Philippe Beny, Commandeur de la Légion d’honneur, à propos de la manifestation du 24 mars :
"[…] Je me trouvais initialement avenue de la Grande Armée, au niveau du
28, à hauteur d’un immeuble de la BNP. A cet endroit, il n’y avait pas d’écran
géant ni de sono audible pour suivre le déroulement du rassemblement. Comme
tant d’autres, je m’ennuyais donc un peu tout en ayant conscience de l’énormité
de la manifestation en cours à travers diverses rumeurs circulant dans la foule
– très calme – et en allant à la pêche aux retombées de presse sur mon
smartphone. D’un naturel mobile, curieux et ayant tendance à ne jamais prendre pour
fiable ce que disent les médias, j’ai décidé d’aller voir par moi-même ce qui
se passait du côté de l’avenue Foch pour y vérifier si la manifestation
débordait là aussi.
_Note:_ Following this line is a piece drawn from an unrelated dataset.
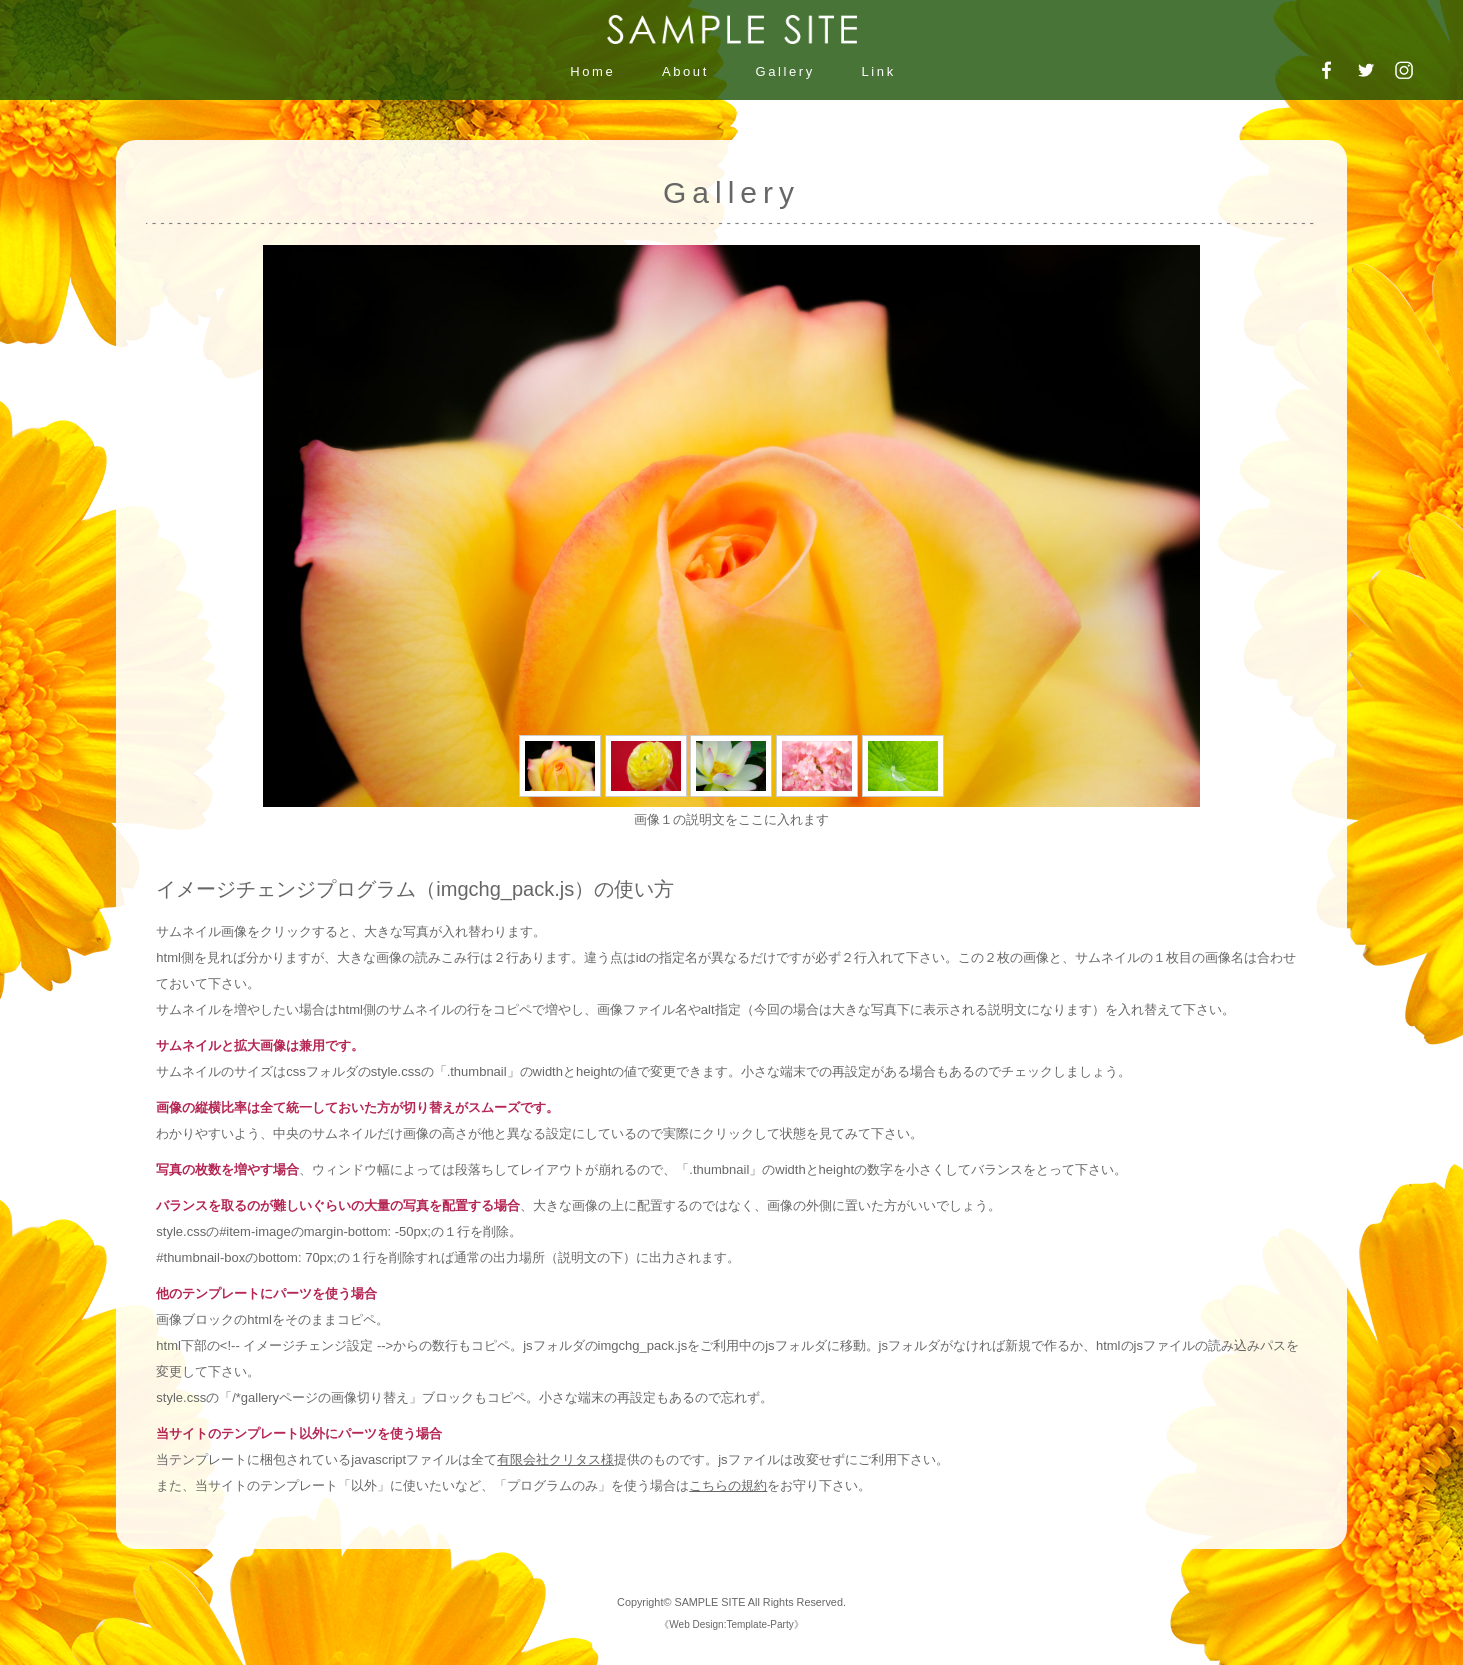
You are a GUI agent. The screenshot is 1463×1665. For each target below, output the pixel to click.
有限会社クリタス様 (555, 1459)
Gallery (785, 71)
En passant par les rues d’Argentine, de Saigon puis Rude,
je suis arrivé sur l’avenue Foch. J’y ai aussitôt constaté la présence d’un
grand nombre de manifestants. Je suis remonté sans encombre vers le haut de
l’avenue, barré dans le calme par le SO de LMPT et par un peloton de gendarmes
mobiles d’un escadron de Satory. Depuis ce barrage, je pouvais voir à environ
150 m sur la place de l’Etoile un assez grand nombre de manifestants,
reconnaissables de loin à leurs drapeaux bleus et roses. Je m’en suis étonné,
la place étant en principe interdite. Une rumeur a alors traversé la foule
selon laquelle « la place de
l’Etoile est ouverte », relayée de proche en proche. Un mouvement
spontané s’est alors dessiné pour s’infiltrer vers la place de l’Etoile, via la
rue de Presbourg et donc en passant in fine derrière la tribune de LMPT. Aucun
policier ou gendarme ne s’est interposé, aucun barrage, aucune barrière. Ça
passe comme un jour normal, jeunes, anciens, familles, poussettes, sans aucun
sentiment d’infraction à l’ordre républicain.Me voilà donc volens nolens – et plus par hasard qu’autre chose – sur
la place de l’Etoile, assez content d’y être car franchement agacé depuis
plusieurs jours de voir les autorités interdire ces lieux prestigieux à des
gens aussi bien élevés et correctement habillés que moi-même… […] Très rapidement, je constate qu’il y a en réalité assez peu de
monde sur la place, qu’il s’agit de manifestants LMPT normaux, des familles,
des personnes de tous âges, des gens comme moi et en aucun cas des provocateurs
excités et organisés pour. Je discute un moment avec les gendarmes mobiles qui
barrent l’accès vers l’avenue Foch (escadron de Pontcharra, non casqués, très
calmes et avenants, un lieutenant féminin à leur tête). Je n’ai aucune vision
sur ce qui se passe du côté des Champs, trop éloignés. La situation est calme
et bon enfant. Ne voyant plus guère quoi faire, l’heure avançant et étant responsable de car, je décide de
revenir avenue de la Grande Armée et de rejoindre le corps principal de la
manifestation en passant par où j’étais venu.Et c’est là que la situation a dérapé, en raison de l’inadaptation du
choix tactique et du comportement des forces de l’ordre.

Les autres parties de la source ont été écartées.